This action follows the company's release of mixed first quarter results in early May. The company reported revenue of $2.33 billion for the first quarter, or 33 cents per share, compared to revenue of $2.6 billion, or 22 cents per share in the same quarter last year.
The hospitality company was expected to earn 13 cents per share on revenue of $2.4 billion, according to analysts polled by Thomson Reuters.

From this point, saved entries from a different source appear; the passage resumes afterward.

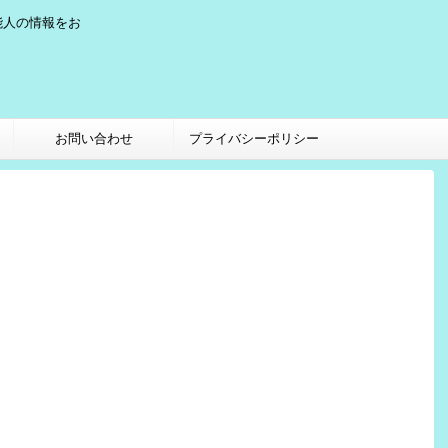
能人の情報をお
お問い合わせ
プライバシーポリシー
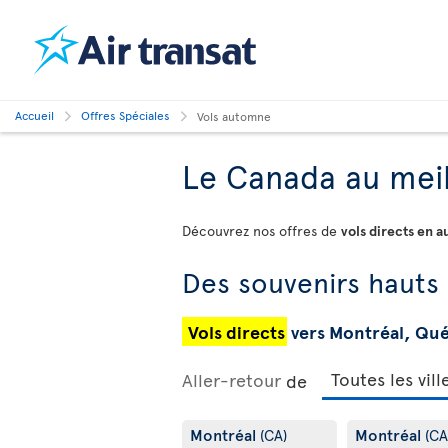
Accueil
Offres Spéciales
Vols automne
Le Canada au meil
Découvrez nos offres de
vols directs en 
Des souvenirs hauts
Vols directs
vers Montréal, Qu
Aller-retour
de
Montréal
Montréal
(CA)
(CA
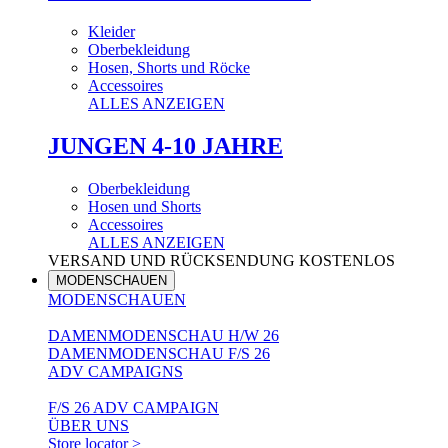
Kleider
Oberbekleidung
Hosen, Shorts und Röcke
Accessoires
ALLES ANZEIGEN
JUNGEN 4-10 JAHRE
Oberbekleidung
Hosen und Shorts
Accessoires
ALLES ANZEIGEN
VERSAND UND RÜCKSENDUNG KOSTENLOS
MODENSCHAUEN
MODENSCHAUEN
DAMENMODENSCHAU H/W 26
DAMENMODENSCHAU F/S 26
ADV CAMPAIGNS
F/S 26 ADV CAMPAIGN
ÜBER UNS
Store locator >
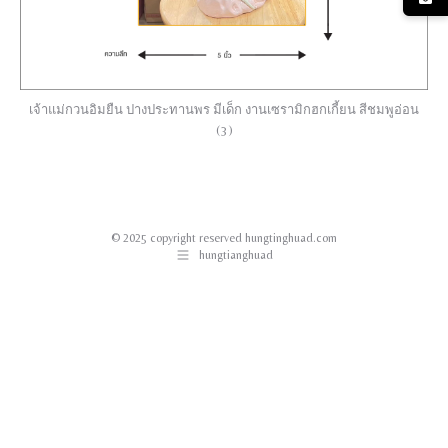
เจ้าแม่กวนอิมยืน ปางประทานพร มีเด็ก งานเซรามิกฮกเกี้ยน สีชมพูอ่อน
(3)
© 2025 copyright reserved hungtinghuad.com
hungtianghuad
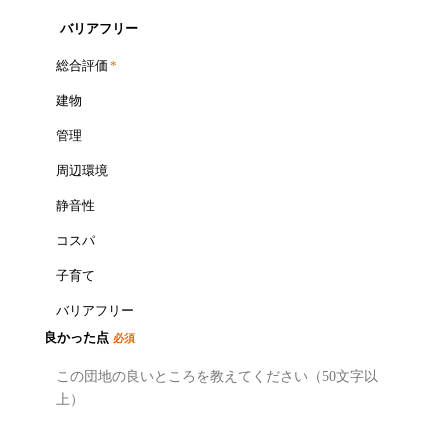
バリアフリー
総合評価
*
建物
管理
周辺環境
静音性
コスパ
子育て
バリアフリー
良かった点
必須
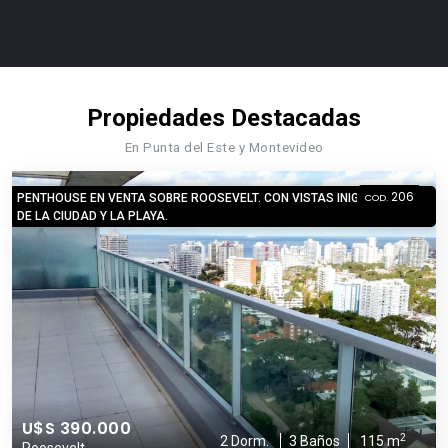
Propiedades Destacadas
En Punta del Este y Montevideo
206
PENTHOUSE EN VENTA SOBRE ROOSEVELT. CON VISTAS INIGUALABLES
COD.
DE LA CIUDAD Y LA PLAYA.
U$S 390.000
2
2 Dorm.
3 Baños
115 m
Roosevelt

"MGM China has been a tremendous investment for our company," CEO Jim Murren said.
"And while the market is currently going through obviously its only challenges, we are confident that our investments in Macau will continue to benefit our employees, the citizens of Macau and our company," he added.
MGM Resorts, headquartered in Nevada, is a hospitality and entertainment company.
Shares of MGM Resorts are increasing 0.98 % to $19.66 in afternoon trading on Monday.
TheStreet Ratings team rates MGM RESORTS INTERNATIONAL as a Hold with a ratings score of C. TheStreet Ratings Team has this to say about their recommendation:
"We rate MGM RESORTS INTERNATIONAL (MGM) a HOLD. The primary factors that have impacted our rating are mixed, some indicating strength, some showing weaknesses, with little evidence to justify the expectation of either a positive or negative performance for this stock relative to most other stocks. The company's strengths can be seen in multiple areas, such as its growth in earnings per share, increase in net income and expanding profit margins. However, as a counter to these strengths, we also find weaknesses including disappointing return on equity, a generally disappointing performance in the stock itself and generally higher debt management risk."